**Data shown**
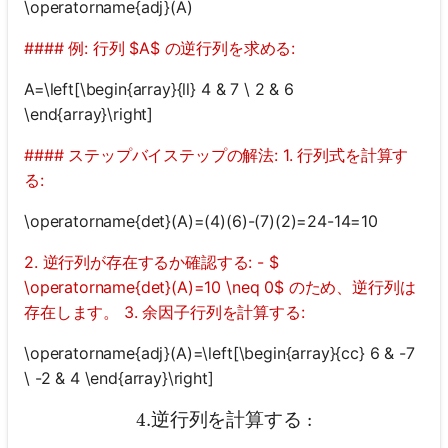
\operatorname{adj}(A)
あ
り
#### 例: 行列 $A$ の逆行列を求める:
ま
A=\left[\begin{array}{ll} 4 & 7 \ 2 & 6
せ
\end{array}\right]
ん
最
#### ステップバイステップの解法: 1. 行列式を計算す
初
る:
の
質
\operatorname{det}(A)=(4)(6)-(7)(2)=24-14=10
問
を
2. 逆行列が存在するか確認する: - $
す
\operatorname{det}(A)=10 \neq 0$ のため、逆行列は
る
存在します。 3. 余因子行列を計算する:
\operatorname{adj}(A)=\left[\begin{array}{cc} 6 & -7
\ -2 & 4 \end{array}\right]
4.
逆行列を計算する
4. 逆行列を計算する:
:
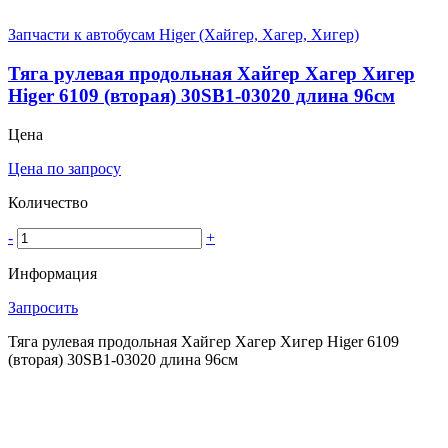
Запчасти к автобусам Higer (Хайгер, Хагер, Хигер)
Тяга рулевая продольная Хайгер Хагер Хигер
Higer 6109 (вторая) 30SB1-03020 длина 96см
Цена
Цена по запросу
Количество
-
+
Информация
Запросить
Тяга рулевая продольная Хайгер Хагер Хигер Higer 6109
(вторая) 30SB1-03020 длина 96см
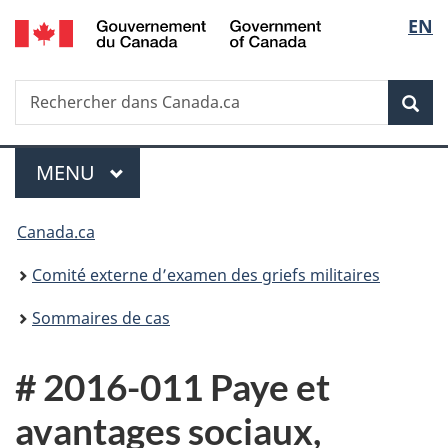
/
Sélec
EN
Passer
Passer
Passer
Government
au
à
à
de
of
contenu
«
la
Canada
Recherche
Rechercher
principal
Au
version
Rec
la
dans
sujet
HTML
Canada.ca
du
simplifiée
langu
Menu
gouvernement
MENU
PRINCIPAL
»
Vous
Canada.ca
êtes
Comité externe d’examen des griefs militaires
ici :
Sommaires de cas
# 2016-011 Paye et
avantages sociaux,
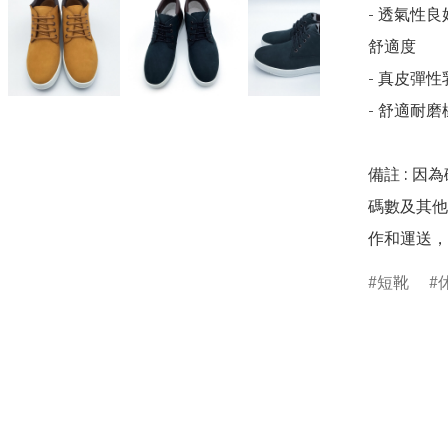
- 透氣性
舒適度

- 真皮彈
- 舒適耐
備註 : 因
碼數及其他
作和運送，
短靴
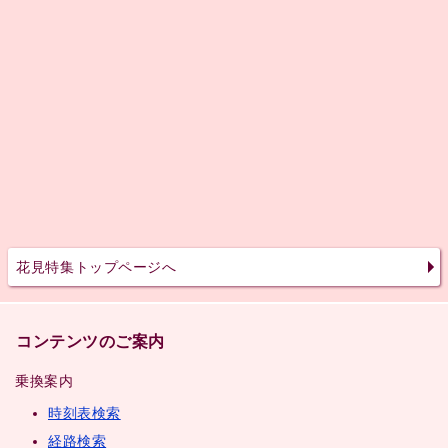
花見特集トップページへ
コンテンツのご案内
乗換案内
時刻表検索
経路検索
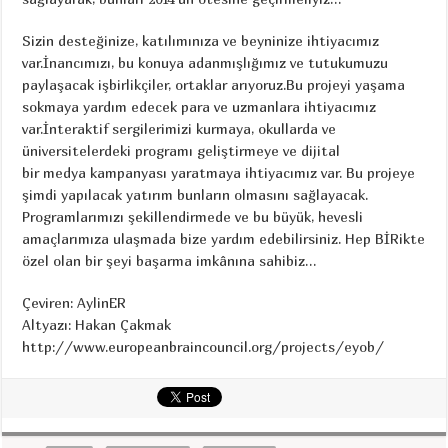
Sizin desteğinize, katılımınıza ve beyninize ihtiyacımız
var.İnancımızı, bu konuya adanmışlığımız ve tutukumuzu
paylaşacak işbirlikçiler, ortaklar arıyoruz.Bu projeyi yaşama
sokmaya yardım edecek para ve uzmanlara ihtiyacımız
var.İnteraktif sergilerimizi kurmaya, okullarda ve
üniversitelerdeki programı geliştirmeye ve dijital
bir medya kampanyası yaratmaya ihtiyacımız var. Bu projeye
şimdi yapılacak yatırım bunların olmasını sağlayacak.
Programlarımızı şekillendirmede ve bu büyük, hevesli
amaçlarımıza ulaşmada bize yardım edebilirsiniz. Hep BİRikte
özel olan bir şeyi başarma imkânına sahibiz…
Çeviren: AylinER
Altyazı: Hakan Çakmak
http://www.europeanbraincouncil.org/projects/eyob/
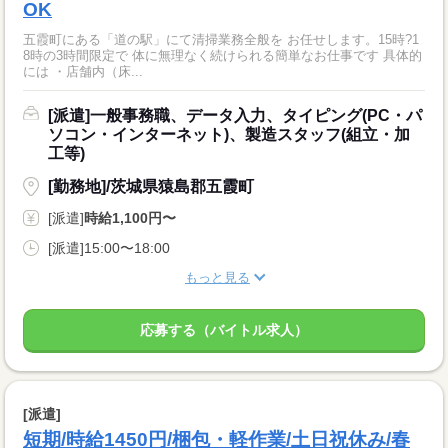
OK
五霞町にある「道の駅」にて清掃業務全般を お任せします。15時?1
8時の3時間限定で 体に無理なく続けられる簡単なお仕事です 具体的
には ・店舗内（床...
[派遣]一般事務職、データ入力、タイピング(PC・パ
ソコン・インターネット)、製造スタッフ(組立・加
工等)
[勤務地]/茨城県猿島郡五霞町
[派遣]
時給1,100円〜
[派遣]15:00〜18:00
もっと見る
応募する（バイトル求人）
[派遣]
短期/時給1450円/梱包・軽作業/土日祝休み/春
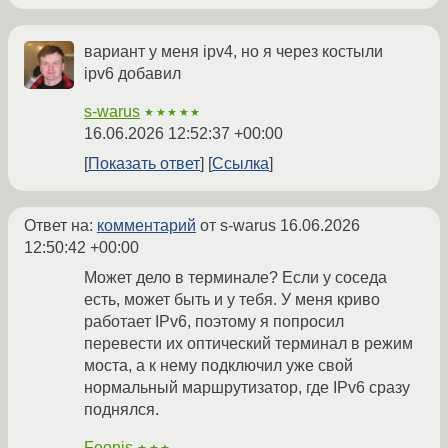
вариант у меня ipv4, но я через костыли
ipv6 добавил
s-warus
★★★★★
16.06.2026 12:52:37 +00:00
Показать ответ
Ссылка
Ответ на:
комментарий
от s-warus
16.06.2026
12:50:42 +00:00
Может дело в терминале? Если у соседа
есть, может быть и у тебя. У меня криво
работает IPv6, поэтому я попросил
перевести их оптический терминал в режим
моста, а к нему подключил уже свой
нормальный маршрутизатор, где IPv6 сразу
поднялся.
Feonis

**What you need to do**
Within the material above, find the part that opens with the line containing "Цена по запросу" and closes with the line containing "[派遣]一般事務職、データ入力、タイピング(PC・パ", and reproduce it exactly without the pictures.

**Answer space**
Цена по запросу
Количество
-
+
Информация
Запросить
Тяга рулевая продольная Хайгер Хагер Хигер Higer 6109
(вторая) 30SB1-03020 длина 96см
/
Sélec
EN
Passer
Passer
Passer
Government
au
à
à
de
of
contenu
«
la
Canada
Recherche
Rechercher
principal
Au
version
Rec
la
dans
sujet
HTML
Canada.ca
du
simplifiée
langu
Menu
gouvernement
MENU
PRINCIPAL
»
Vous
Canada.ca
êtes
Comité externe d’examen des griefs militaires
ici :
Sommaires de cas
# 2016-011 Paye et
avantages sociaux,
- 透氣性
舒適度

- 真皮彈
- 舒適耐
備註 : 因
碼數及其他
作和運送，
短靴
花見特集トップページへ
コンテンツのご案内
乗換案内
時刻表検索
経路検索
Sizin desteğinize, katılımınıza ve beyninize ihtiyacımız
var.İnancımızı, bu konuya adanmışlığımız ve tutukumuzu
paylaşacak işbirlikçiler, ortaklar arıyoruz.Bu projeyi yaşama
sokmaya yardım edecek para ve uzmanlara ihtiyacımız
var.İnteraktif sergilerimizi kurmaya, okullarda ve
üniversitelerdeki programı geliştirmeye ve dijital
bir medya kampanyası yaratmaya ihtiyacımız var. Bu projeye
şimdi yapılacak yatırım bunların olmasını sağlayacak.
Programlarımızı şekillendirmede ve bu büyük, hevesli
amaçlarımıza ulaşmada bize yardım edebilirsiniz. Hep BİRikte
özel olan bir şeyi başarma imkânına sahibiz…
Çeviren: AylinER
Altyazı: Hakan Çakmak
http://www.europeanbraincouncil.org/projects/eyob/
OK
五霞町にある「道の駅」にて清掃業務全般を お任せします。15時?1
8時の3時間限定で 体に無理なく続けられる簡単なお仕事です 具体的
には ・店舗内（床...
[派遣]一般事務職、データ入力、タイピング(PC・パ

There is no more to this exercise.